La televisión
A veces se ha dicho, siempre hemos oído, que tenemos la televisión que nos merecemos. Quizá sea cierto. Pero lo más seguro es que no.
La televisión tiene un doble efecto. Por un lado educa y por otro idiotiza. Nuestro pesar estriba, sin embargo, en que el tanto por ciento de basura es mayor que el porcentaje informativo, formativo, pedagógico.
Es más ‒afirmo‒, el común de los televidentes eligen libre y conscientemente la programación que aplatana a las neuronas y rechazan la calidad y el sentido crítico que puede tener la televisión (si no, vean las audiencias).
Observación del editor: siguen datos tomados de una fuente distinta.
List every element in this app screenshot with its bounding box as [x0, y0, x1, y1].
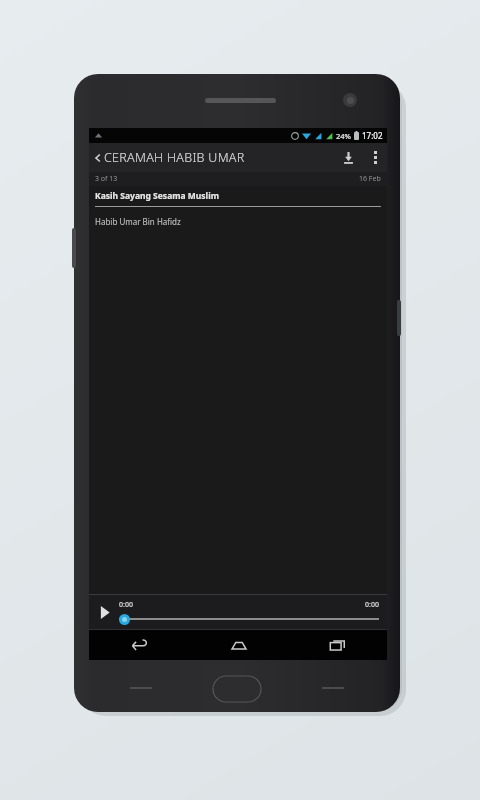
- staticText: 17:02: [362, 130, 383, 141]
- staticText: 3 of 13: [95, 174, 118, 184]
- button[interactable]: Kasih Sayang Sesama Muslim: [89, 186, 387, 233]
- staticText: 16 Feb: [359, 174, 381, 184]
- button[interactable]: Play: [89, 595, 119, 629]
- other: Back: [93, 153, 103, 163]
- button[interactable]: Back: [89, 143, 333, 172]
- button[interactable]: Back: [89, 630, 189, 660]
- staticText: Habib Umar Bin Hafidz: [95, 216, 181, 227]
- staticText: CERAMAH HABIB UMAR: [104, 149, 245, 166]
- staticText: 0:00: [119, 600, 133, 610]
- button[interactable]: Home: [189, 630, 288, 660]
- button[interactable]: Recent apps: [288, 630, 387, 660]
- staticText: Kasih Sayang Sesama Muslim: [95, 190, 219, 202]
- button[interactable]: [119, 613, 379, 625]
- button[interactable]: Download: [333, 143, 363, 172]
- button[interactable]: More options: [363, 143, 387, 172]
- staticText: 0:00: [365, 600, 379, 610]
- staticText: 24%: [336, 131, 351, 141]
El mando a distancia se ha convertido en el símbolo de mayor poder en las tertulias televisivas. Quien tiene el mando, quien lo maneja ‒que muchas veces es democráticamente quien llega primero al ídolo sin igual‒ domina en el seno familiar. Y es envidiado por eso, odiado, temido. Es el rey del mando.
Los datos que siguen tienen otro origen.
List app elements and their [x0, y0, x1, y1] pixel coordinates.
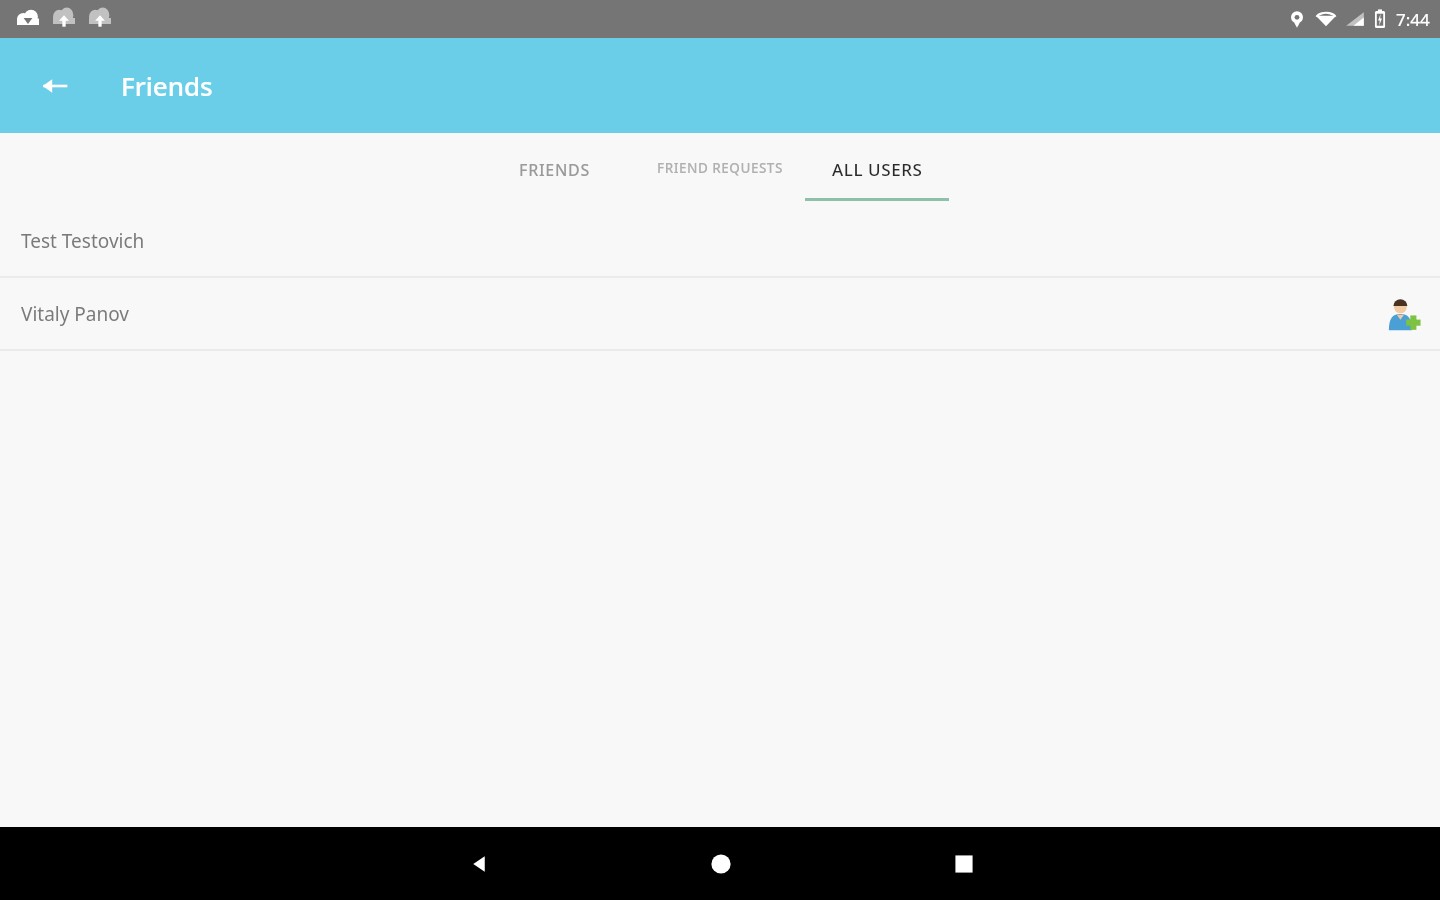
button[interactable]: Vitaly Panov: [0, 278, 1440, 349]
button[interactable]: Test Testovich: [0, 205, 1440, 276]
button[interactable]: Add friend: [1380, 290, 1428, 338]
staticText: 7:44: [1396, 8, 1430, 31]
staticText: FRIENDS: [519, 159, 590, 181]
staticText: FRIEND REQUESTS: [657, 159, 783, 177]
button[interactable]: FRIEND REQUESTS: [636, 133, 804, 205]
button[interactable]: ALL USERS: [804, 133, 950, 205]
button[interactable]: Back: [30, 61, 80, 111]
button[interactable]: FRIENDS: [472, 133, 636, 205]
button[interactable]: Back: [443, 828, 515, 900]
button[interactable]: Home: [685, 828, 757, 900]
button[interactable]: Recent apps: [928, 828, 1000, 900]
staticText: Vitaly Panov: [21, 301, 130, 327]
staticText: Friends: [121, 68, 213, 103]
staticText: Test Testovich: [21, 228, 145, 254]
staticText: ALL USERS: [832, 158, 923, 181]
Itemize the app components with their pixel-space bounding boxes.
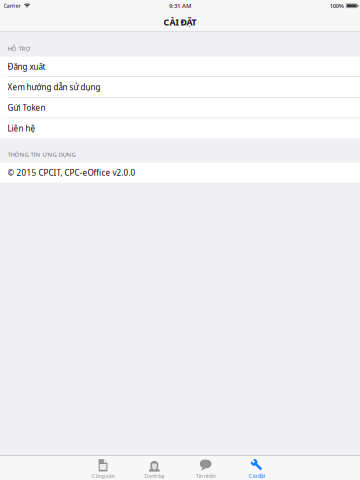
staticText: THÔNG TIN ỨNG DỤNG bbox=[8, 150, 76, 158]
staticText: Xem hướng dẫn sử dụng bbox=[8, 82, 100, 93]
staticText: Liên hệ bbox=[8, 123, 36, 134]
staticText: Tin nhắn bbox=[196, 472, 216, 480]
button[interactable]: Cài đặt bbox=[231, 456, 283, 480]
button[interactable]: Đăng xuất bbox=[0, 56, 360, 77]
staticText: © 2015 CPCIT, CPC-eOffice v2.0.0 bbox=[8, 167, 136, 178]
staticText: Cài đặt bbox=[248, 472, 266, 480]
button[interactable]: Công văn bbox=[77, 456, 129, 480]
button[interactable]: Tin nhắn bbox=[180, 456, 231, 480]
staticText: 100% bbox=[330, 2, 344, 10]
staticText: 9:31 AM bbox=[169, 2, 191, 10]
button[interactable]: Xem hướng dẫn sử dụng bbox=[0, 77, 360, 97]
staticText: Công văn bbox=[92, 472, 114, 480]
staticText: Carrier bbox=[4, 2, 20, 10]
button[interactable]: Gửi Token bbox=[0, 98, 360, 118]
staticText: HỖ TRỢ bbox=[8, 44, 30, 52]
staticText: Đăng xuất bbox=[8, 61, 46, 72]
button[interactable]: Liên hệ bbox=[0, 118, 360, 138]
button[interactable]: Danh bạ bbox=[129, 456, 180, 480]
staticText: CÀI ĐẶT bbox=[164, 16, 196, 28]
button[interactable]: © 2015 CPCIT, CPC-eOffice v2.0.0 bbox=[0, 162, 360, 183]
staticText: Danh bạ bbox=[144, 472, 164, 480]
staticText: Gửi Token bbox=[8, 102, 46, 113]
La tele, aparato proselitista sin igual, además de alienante, se ha convertido en el primer factor de influencia en nuestra sociedad. Influye en nuestra forma de expresarnos, en nuestra forma de vestir, e incluso, en nuestra forma de actuar. La pantalla nos informa (nos deforma) de nuestros gustos y necesidades. Sólo es importante quien sale en la televisión. Y es mucho más conocido, más aclamado, más vip, cuanto más aparezca en esa caja. Da igual si hace algo o no hace nada, si aporta algo a la sociedad, al arte, al mundo o se dedica a decir sandeces o a gritar más que nadie o a mostrar su mala educación, su falta de respeto o su libido imparable... Solamente por asomar su palmito por la ventana de los sueños, se ha ganado un puesto en nuestro panteón particular.
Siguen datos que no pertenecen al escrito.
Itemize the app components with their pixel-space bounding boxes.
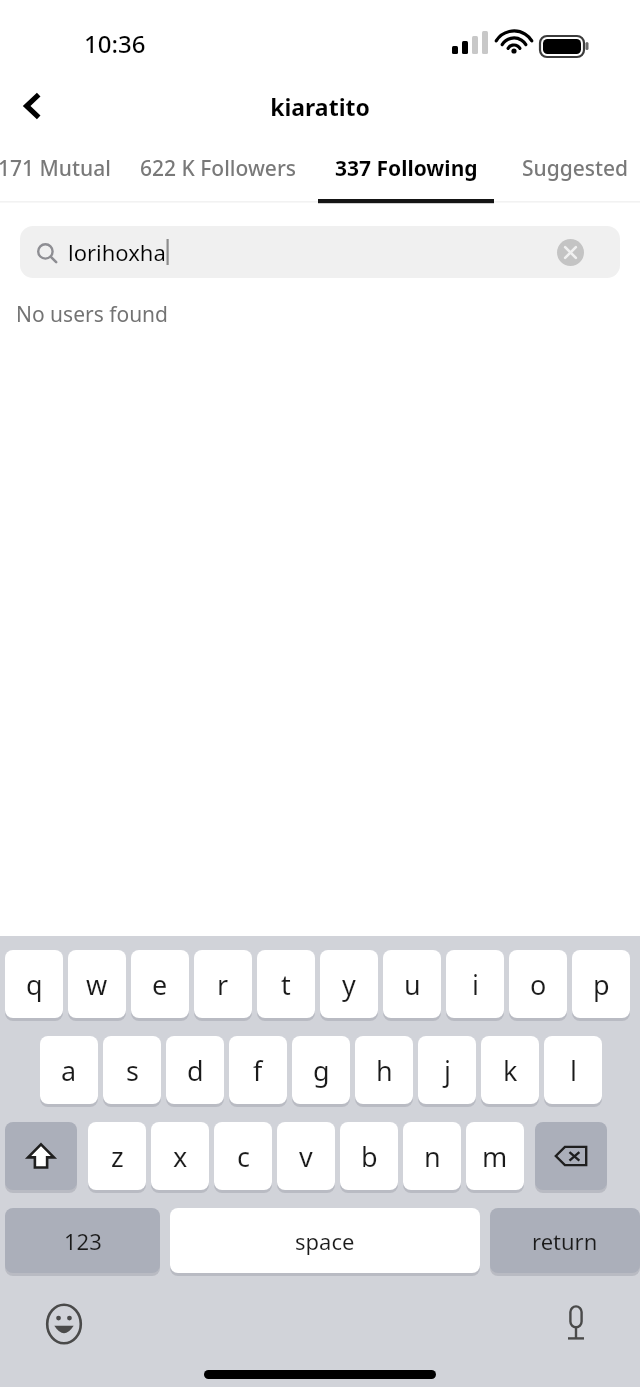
button[interactable]: 171 Mutual <box>0 140 117 197</box>
button[interactable]: g <box>292 1036 350 1104</box>
staticText: return <box>532 1226 598 1256</box>
button[interactable]: w <box>68 950 126 1018</box>
button[interactable]: space <box>170 1208 480 1273</box>
button[interactable]: z <box>88 1122 146 1190</box>
button[interactable]: p <box>572 950 630 1018</box>
staticText: q <box>26 966 43 1003</box>
button[interactable]: Suggested <box>500 140 640 197</box>
button[interactable]: k <box>481 1036 539 1104</box>
button[interactable]: Backspace <box>535 1122 607 1190</box>
button[interactable]: o <box>509 950 567 1018</box>
button[interactable]: b <box>340 1122 398 1190</box>
button[interactable]: q <box>5 950 63 1018</box>
staticText: i <box>472 966 479 1003</box>
button[interactable]: f <box>229 1036 287 1104</box>
staticText: y <box>342 966 356 1003</box>
staticText: c <box>237 1138 250 1175</box>
staticText: f <box>253 1052 263 1089</box>
staticText: o <box>530 966 547 1003</box>
button[interactable]: x <box>151 1122 209 1190</box>
staticText: Suggested <box>522 154 629 183</box>
staticText: g <box>313 1052 330 1089</box>
staticText: 171 Mutual <box>0 154 111 183</box>
staticText: l <box>570 1052 577 1089</box>
button[interactable]: Clear text <box>544 226 596 278</box>
button[interactable]: 337 Following <box>314 140 498 197</box>
button[interactable]: u <box>383 950 441 1018</box>
button[interactable]: 622 K Followers <box>128 140 308 197</box>
button[interactable]: e <box>131 950 189 1018</box>
staticText: 337 Following <box>335 154 478 183</box>
staticText: No users found <box>16 300 168 329</box>
staticText: z <box>111 1138 124 1175</box>
button[interactable]: t <box>257 950 315 1018</box>
button[interactable]: y <box>320 950 378 1018</box>
button[interactable]: Voice input <box>550 1298 602 1350</box>
staticText: h <box>376 1052 393 1089</box>
staticText: x <box>173 1138 188 1175</box>
staticText: lorihoxha <box>68 237 166 267</box>
button[interactable]: s <box>103 1036 161 1104</box>
staticText: m <box>482 1138 508 1175</box>
staticText: 123 <box>64 1226 102 1256</box>
button[interactable]: n <box>403 1122 461 1190</box>
button[interactable]: Shift <box>5 1122 77 1190</box>
staticText: kiaratito <box>0 91 640 122</box>
staticText: r <box>217 966 229 1003</box>
button[interactable]: Back <box>4 78 60 134</box>
button[interactable]: Emoji <box>38 1298 90 1350</box>
staticText: w <box>86 966 108 1003</box>
button[interactable]: l <box>544 1036 602 1104</box>
button[interactable]: return <box>490 1208 640 1273</box>
staticText: j <box>444 1052 451 1089</box>
button[interactable]: d <box>166 1036 224 1104</box>
button[interactable]: a <box>40 1036 98 1104</box>
staticText: 622 K Followers <box>140 154 296 183</box>
staticText: v <box>299 1138 313 1175</box>
button[interactable]: c <box>214 1122 272 1190</box>
staticText: d <box>187 1052 204 1089</box>
staticText: u <box>404 966 421 1003</box>
button[interactable]: h <box>355 1036 413 1104</box>
staticText: space <box>295 1226 355 1256</box>
button[interactable]: lorihoxha <box>20 226 620 278</box>
staticText: e <box>152 966 168 1003</box>
staticText: b <box>361 1138 378 1175</box>
button[interactable]: r <box>194 950 252 1018</box>
staticText: k <box>503 1052 518 1089</box>
button[interactable]: i <box>446 950 504 1018</box>
staticText: n <box>424 1138 441 1175</box>
button[interactable]: m <box>466 1122 524 1190</box>
staticText: a <box>61 1052 77 1089</box>
staticText: 10:36 <box>84 27 146 60</box>
button[interactable]: 123 <box>5 1208 160 1273</box>
staticText: s <box>126 1052 139 1089</box>
staticText: p <box>593 966 610 1003</box>
button[interactable]: v <box>277 1122 335 1190</box>
button[interactable]: j <box>418 1036 476 1104</box>
staticText: t <box>281 966 291 1003</box>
Pero nosotros no tenemos culpa. Los simples consumidores de las trescientas sesenta y cinco líneas somos inocentes. El pecado lo sustentan quienes rellenan nuestro aparato de morralla. ¿Que nos dan lo que demandamos? Sinceramente no lo creo, como apuntaba al principio. Aunque me consta que hay quien se harta de hacer zaping para estacionarse finalmente en el programa más cutre de la emisora más escandalosa. La abundancia de ofertas. La multiplicidad de cadenas a veces sirve solamente para multiplicar a su vez esa telebasura que nos atonta.
A la gente, a nosotros, a los telespectadores, se nos ha educado para ver, para oír, para tragar. Pero no se nos ha acostumbrado a elegir, a renunciar, a descansar, a conocer lo verdaderamente instructivo. Debemos aprender a abrir un libro, a encender la radio, a hablar con los amigos y con la familia; a salir a la calle, a dar un paseo, a visitar a alguien; a ir al cine, a un museo o a ver una puesta de sol; y a exclamar continuamente: ¿La tele?, ¡no gracias!
* Leído el 29 de febrero del 2000 en La plaza humana, revista literaria, radiada en Mujeres en la Onda (FM 88.8, Granada).